This repository presents a collection of tutorials (written in MATLAB) which seeks to demonstrate the implementation of the Transitional Ensemble Markov Chain Monte Carlo (TEMCMC) based on the literature by Lye et. al (2022). Currently, 3 tutorials are presented here aimed at allowing users who are new such sampler find their footing around its concept and its workings. The details to these tutorials are as follows:

Tutorials:

1) Illustrative Example:

See: Illustrative_Example.m

This example seeks to provide an illustration of the Affine-invariant property of this Ensemble sampler.

In most instances, when one encounters a highly-anisotropic target distribution, one approach would be to perform an Affine transformation so as to simplify the form of the target distribution and allow for it to be sampled from easily. From there, an inverse Affine transformation is performed on the generated samples so as to obtain the associated samples that is obtained indirectly from the original highly-anisotropic target distribution.
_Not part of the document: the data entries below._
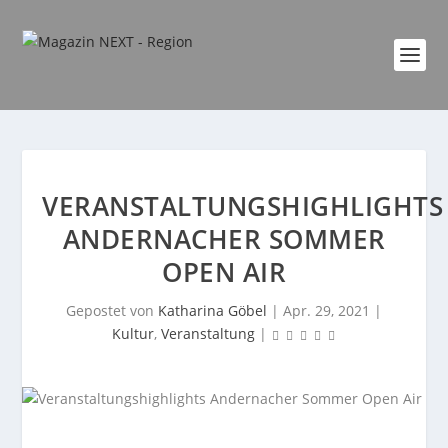
VERANSTALTUNGSHIGHLIGHTS
ANDERNACHER SOMMER
OPEN AIR
Gepostet von
Katharina Göbel
|
Apr. 29, 2021
|
Kultur
,
Veranstaltung
|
For an Affine-invariant sampler, such as the Ensemble sampler here, it is able to sample directly from both the highly-anisotropic and the Affine-transformed distributions and views both distributions as equal. What this means is that an Affine-invariant sampler's sampling performance is unaffected regardless of whether that target distribution is scaled or not. This tutorial aims to highlight this property of the Ensemble sampler and as a comparison, the Metropolis-Hastings sampler will also be implemented to demonstrate the latter's absence of the Affine-invariant property.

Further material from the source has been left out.